When the child officially starts kindergarten, we jump right into whatever book we have chosen to help propel our child into literacy. Then it happens. The child only offers a blank stare at the proposition that letters are more than songs and things on a fun app. A stands for more than apple.

They don’t get it.

So we search the internet about teaching a child to read, ask all our homeschooling friends, and all the teachers we know about the process of teaching a child to read. Then we gather those suggestions, our own research and we form our own theory about how it should work and why it isn’t.  The next step is finding a curriculum that closely resembles the theory we have come up with and the method that addresses whatever we believe the problem is.

We eagerly, with new hope and a bright shiny attitude, offer the proposed curriculum to the child. The child sees more of what confuses him in the first place. A stands for more than Apple. All the letters look different from each other. They all make sounds and are not consistent in their sounds. The instructions have a lot of words that look like a foreign language. The child is being called upon to deal with more than just one letter, one sound at a time and is now being told those sounds go together to form words. The problem is there are so many sounds and they all have to be memorized and then sounded out in a particular order and his parent is looking at him with a wistful longingness that is shadowed by a hint of desperation. He is confused and his self esteem takes a hit.

The parent sees that the child is struggling and apparently not comprehending. The parent’s self esteem takes a hit. Maybe they are not cut out for homeschooling. Maybe they were silly to think they could homeschool to begin with. Maybe someone else could do it better.  Maybe it is the curriculum.  So, they buy another curriculum (maybe there is something different about this one) or hire a tutor or put the child in a brick and mortar school. Maybe the parent will have the child tested.

The real problem?  A always stands for more than Apple, folks. The process of blending is essentially the same and there will always be sight words. The real issue is typically the child and their readiness to read.

The Common Core State Standards are not the only things that have decided a child should read by first grade. So have a lot of parents.  

The wonderful thing about homeschooling is that children can truly learn at their own pace. If they are not ready to read or are really struggling, we can set it aside or back up to a place where the child is mostly comfortable. Instead I find we as parents tend to judge our ability to homeschool and sometimes our ability to parent based on our child’s ability to read. And then the parent continues to push the child towards something they are not ready to do. This is not okay. Your child’s value and success as a student is not based on his or her reading ability. Your capability as a parent is not measured by your child’s reading ability.

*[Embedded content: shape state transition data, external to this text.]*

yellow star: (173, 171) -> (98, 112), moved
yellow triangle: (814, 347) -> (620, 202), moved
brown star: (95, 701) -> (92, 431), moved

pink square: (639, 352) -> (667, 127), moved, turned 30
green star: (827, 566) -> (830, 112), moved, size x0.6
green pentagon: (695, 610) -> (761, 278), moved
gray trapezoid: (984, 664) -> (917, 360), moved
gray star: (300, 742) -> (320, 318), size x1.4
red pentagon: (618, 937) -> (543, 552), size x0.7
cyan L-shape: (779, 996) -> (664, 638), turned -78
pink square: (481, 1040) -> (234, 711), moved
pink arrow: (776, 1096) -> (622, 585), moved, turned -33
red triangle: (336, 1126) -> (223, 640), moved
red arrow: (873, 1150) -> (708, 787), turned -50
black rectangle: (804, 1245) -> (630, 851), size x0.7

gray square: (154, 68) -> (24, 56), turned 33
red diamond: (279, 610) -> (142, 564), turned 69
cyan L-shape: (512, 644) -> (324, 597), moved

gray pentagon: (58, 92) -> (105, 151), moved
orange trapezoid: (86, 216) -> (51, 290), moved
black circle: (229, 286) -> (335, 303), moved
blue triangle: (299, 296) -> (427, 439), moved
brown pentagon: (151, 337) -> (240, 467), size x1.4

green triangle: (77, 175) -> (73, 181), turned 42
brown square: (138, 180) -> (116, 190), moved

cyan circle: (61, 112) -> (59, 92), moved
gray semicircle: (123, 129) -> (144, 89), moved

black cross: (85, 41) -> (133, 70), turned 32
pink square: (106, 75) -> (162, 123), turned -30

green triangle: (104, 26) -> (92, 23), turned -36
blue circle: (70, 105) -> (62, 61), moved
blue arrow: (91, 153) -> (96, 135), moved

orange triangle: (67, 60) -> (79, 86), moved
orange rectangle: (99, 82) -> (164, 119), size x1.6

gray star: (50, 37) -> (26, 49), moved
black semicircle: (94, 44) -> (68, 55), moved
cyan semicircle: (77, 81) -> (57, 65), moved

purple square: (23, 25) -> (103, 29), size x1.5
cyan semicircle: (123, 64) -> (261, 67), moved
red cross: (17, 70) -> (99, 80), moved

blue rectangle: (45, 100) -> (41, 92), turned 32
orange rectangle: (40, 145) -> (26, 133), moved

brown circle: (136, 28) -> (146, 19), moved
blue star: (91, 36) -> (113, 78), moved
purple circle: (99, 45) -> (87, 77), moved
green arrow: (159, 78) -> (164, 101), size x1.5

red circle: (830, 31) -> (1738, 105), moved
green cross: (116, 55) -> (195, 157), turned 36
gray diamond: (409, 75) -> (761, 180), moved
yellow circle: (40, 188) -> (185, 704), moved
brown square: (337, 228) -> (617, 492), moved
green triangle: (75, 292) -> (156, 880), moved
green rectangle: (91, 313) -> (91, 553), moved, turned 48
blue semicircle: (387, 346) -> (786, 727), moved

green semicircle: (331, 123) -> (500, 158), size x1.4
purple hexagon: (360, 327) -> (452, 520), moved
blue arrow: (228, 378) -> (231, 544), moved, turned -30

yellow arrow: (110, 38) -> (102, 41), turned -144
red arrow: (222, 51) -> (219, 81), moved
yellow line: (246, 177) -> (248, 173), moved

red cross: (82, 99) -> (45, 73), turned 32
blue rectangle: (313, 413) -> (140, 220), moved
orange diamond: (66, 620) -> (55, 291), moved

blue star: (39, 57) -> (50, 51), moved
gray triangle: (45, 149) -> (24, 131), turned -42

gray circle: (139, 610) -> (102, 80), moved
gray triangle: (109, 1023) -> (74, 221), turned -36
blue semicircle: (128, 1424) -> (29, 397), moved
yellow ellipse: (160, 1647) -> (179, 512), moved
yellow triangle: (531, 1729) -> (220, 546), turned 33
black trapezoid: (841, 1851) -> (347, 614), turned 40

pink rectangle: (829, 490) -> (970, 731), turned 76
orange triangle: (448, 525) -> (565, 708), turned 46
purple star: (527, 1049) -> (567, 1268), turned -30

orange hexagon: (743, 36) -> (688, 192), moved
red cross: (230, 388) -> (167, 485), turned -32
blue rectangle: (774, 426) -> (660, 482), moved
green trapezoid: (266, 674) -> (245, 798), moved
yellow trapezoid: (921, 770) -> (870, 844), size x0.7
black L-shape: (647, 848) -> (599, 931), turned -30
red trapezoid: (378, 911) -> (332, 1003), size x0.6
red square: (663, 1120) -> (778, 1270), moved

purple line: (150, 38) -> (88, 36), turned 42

I encourage you to take a breather. If your child is struggling, take a break. Skip reading lessons for a while. Read with your child or listen to audio books together. Skip school and play. Give your child time to mature a bit.

I have taught four children to read. My three older children all struggled. Their lack of ability made me question my own worth as a mother. But we persisted and worked in spurts. If they struggled and if there were tears and/attitude, we simply stopped. Eventually, there was enough starting and stopping that one day we started again and we did not have to stop. They were all around 9 when this happened for them. My youngest learned to read at lightening speed. She was reading at age 4! I am not even sure I taught her, it seemed to have just happened!  

So, parents, give yourselves and your kids time. Remember childhood is about learning and play and figuring out the world and how it works.